Exploring the theoretical and practical aspects of watermarking techniques for detecting AI-generated content, including trade-offs, failure modes, and information-theoretic limits
The rise of Large Language Models (LLMs) and Multimodal models has changed the nature of digital content, often making the boundary between human and machine authorship increasingly porous. While this capability offers utility, it also introduces risks, such as the spread of misinformation, academic dishonesty, and a general erosion of trust in digital communication
The central question is whether the text generated by an LLM (or in case of Multimodal models any content in the form of text, image or audio) can be reliably distinguished from that written by a human. Several papers have come up with watermarking techniques, notably among them appearing in ICLR presentations and conference
In the sections that follow, we aim to give the readers a robust theoretical as well as practical understanding of watermarking while emphasizing the trade-offs and failure modes of these techniques. We also aim to tie in information-theoretic limits—how much signal one can embed without degrading text—as well as to what extent detection error bounds are acceptable
All of the detection can be roughly bifurcated into two distinct methods; Detection Methods which operate post-hoc on finished text, and watermarking which represents a more proactive approach to establishing provenance. Watermarking is a step which aims to embed an imperceptible statistical signal into text during the generation process, thus creating a verifiable link between an output and its source. This signal is not a secret message itself more a detectable pattern that identifies the text as machine generated.
The AI Generated writing has two notable characteristics that makes it seem a little too-perfect (and a little less human). These two characteristics are Perplexity and Burstiness.
Perplexity - In Language modeling, perplexity quantifies a model’s uncertainty or “confusion” when predicting the next token in the sequence. Mathematically, it is the exponential of the average negative log-likelihood per token.
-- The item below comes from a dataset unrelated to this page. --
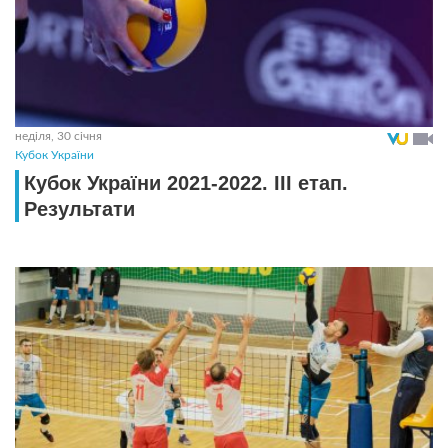
неділя, 30 січня
Кубок України
Кубок України 2021-2022. ІII етап.
Результати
\[\text{Perplexity}(x_{1:T}) = \exp\left(-\frac{1}{T} \sum_{t=1}^{T} \log p(x_t \mid x_{<t})\right)\]A lower perplexity scores indicates that the model is more confident in its predictions, as it is effectively choosing from a smaller set of likely next words.
The goal of LLM training is to minimize perplexity on a corpus of human text. Thus they tend to sample high-probability tokens and their generated text often has a lower perplexity score when evaluated by a language model than typical human-written text.
Burstiness - While Perplexity measures the average predictability of a text, burstiness measures its variance. it is defined as the change in perplexity over the course of a document. Mathematically,
\[B = \frac{\lambda - k}{\lambda + k}\]where \(B\) = Burstiness, \(\lambda\) = Mean inter-arrival time between bursts, \(k\) = Mean burst length
Human writing is often characterized by a “bursts” of high perplexity, where a writer uses a creative metaphor, a rare word, or an unconventional sentence structure. In contrast, LLM-generated text tends to maintain a more uniform level of perplexity, resulting in low burstiness.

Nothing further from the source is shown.